Transcribed page contents:
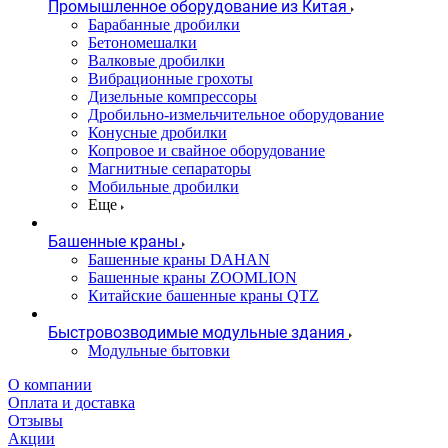
Промышленное оборудование из Китая
Барабанные дробилки
Бетономешалки
Валковые дробилки
Вибрационные грохоты
Дизельные компрессоры
Дробильно-измельчительное оборудование
Конусные дробилки
Копровое и свайное оборудование
Магнитные сепараторы
Мобильные дробилки
Еще
Башенные краны
Башенные краны DAHAN
Башенные краны ZOOMLION
Китайские башенные краны QTZ
Быстровозводимые модульные здания
Модульные бытовки
О компании
Оплата и доставка
Отзывы
Акции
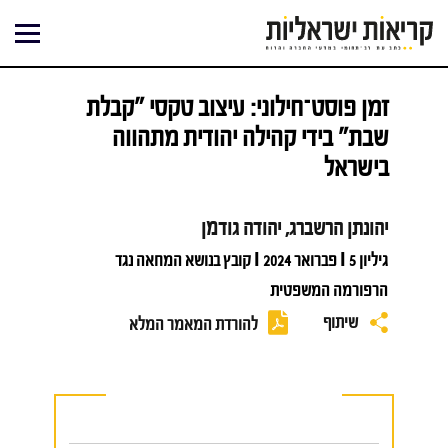
ילוג
תוכן
זמן פוסט־חילוני: עיצוב טקסי "קבלת
שבת" בידי קהילה יהודית מתהווה
בישראל
יהונתן הרשברג, יהודה גודמן
גיליון 5 I פברואר 2024 I קובץ בנושא המחאה נגד
הרפורמה המשפטית
שיתוף
להורדת המאמר המלא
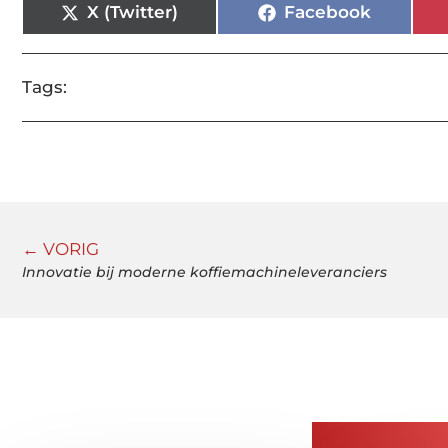
X (Twitter)
Facebook
Tags:
← VORIG
Innovatie bij moderne koffiemachineleveranciers
Gerelatee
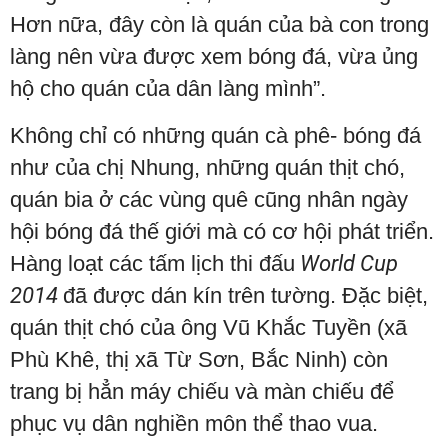
Hơn nữa, đây còn là quán của bà con trong
làng nên vừa được xem bóng đá, vừa ủng
hộ cho quán của dân làng mình”.
Không chỉ có những quán cà phê- bóng đá
như của chị Nhung, những quán thịt chó,
quán bia ở các vùng quê cũng nhân ngày
hội bóng đá thế giới mà có cơ hội phát triển.
Hàng loạt các tấm lịch thi đấu
World Cup
2014
đã được dán kín trên tường. Đặc biệt,
quán thịt chó của ông Vũ Khắc Tuyền (xã
Phù Khê, thị xã Từ Sơn, Bắc Ninh) còn
trang bị hẳn máy chiếu và màn chiếu để
phục vụ dân nghiền môn thể thao vua.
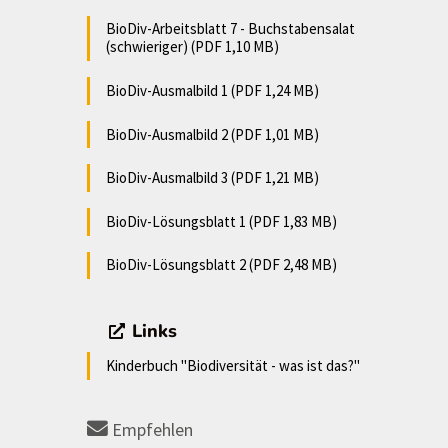
BioDiv-Arbeitsblatt 7 - Buchstabensalat
(schwieriger) (PDF 1,10 MB)
BioDiv-Ausmalbild 1 (PDF 1,24 MB)
BioDiv-Ausmalbild 2 (PDF 1,01 MB)
BioDiv-Ausmalbild 3 (PDF 1,21 MB)
BioDiv-Lösungsblatt 1 (PDF 1,83 MB)
BioDiv-Lösungsblatt 2 (PDF 2,48 MB)
Links
Kinderbuch "Biodiversität - was ist das?"
Empfehlen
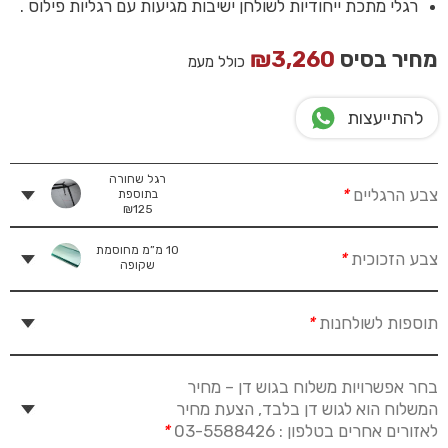
רגלי מתכת ייחודיות לשולחן ישיבות מגיעות עם רגליות פילוס .
מחיר בסיס
3,260
₪
כולל מעמ
להתייעצות
רגל שחורה
צבע הרגליים
*
בתוספת
₪
125
10 מ”מ מחוסמת
צבע הזכוכית
*
שקופה
תוספות לשולחנות
*
בחר אפשרויות משלוח בגוש דן – מחיר
המשלוח הוא לגוש דן בלבד, הצעת מחיר
לאזורים אחרים בטלפון : 03-5588426
*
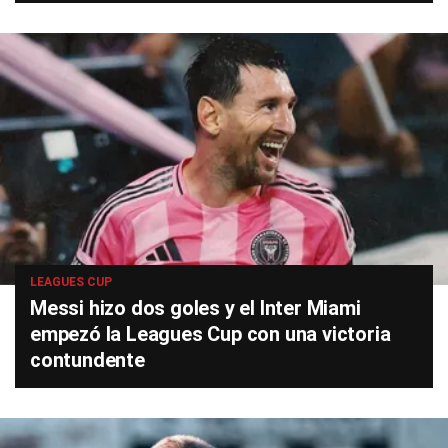
LEAGUES CUP
Messi hizo dos goles y el Inter Miami
empezó la Leagues Cup con una victoria
contundente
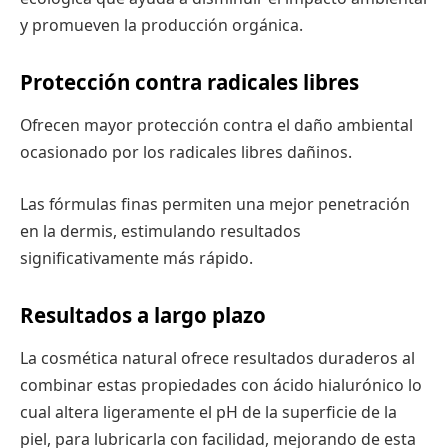
y promueven la producción orgánica.
Protección contra radicales libres
Ofrecen mayor protección contra el daño ambiental
ocasionado por los radicales libres dañinos.
Las fórmulas finas permiten una mejor penetración
en la dermis, estimulando resultados
significativamente más rápido.
Resultados a largo plazo
La cosmética natural ofrece resultados duraderos al
combinar estas propiedades con ácido hialurónico lo
cual altera ligeramente el pH de la superficie de la
piel, para lubricarla con facilidad, mejorando de esta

### What to do
In the entries, find every line holding "краны" and copy it.

### Reply to the exercise
Башенные краны
Башенные краны DAHAN
Башенные краны ZOOMLION
Китайские башенные краны QTZ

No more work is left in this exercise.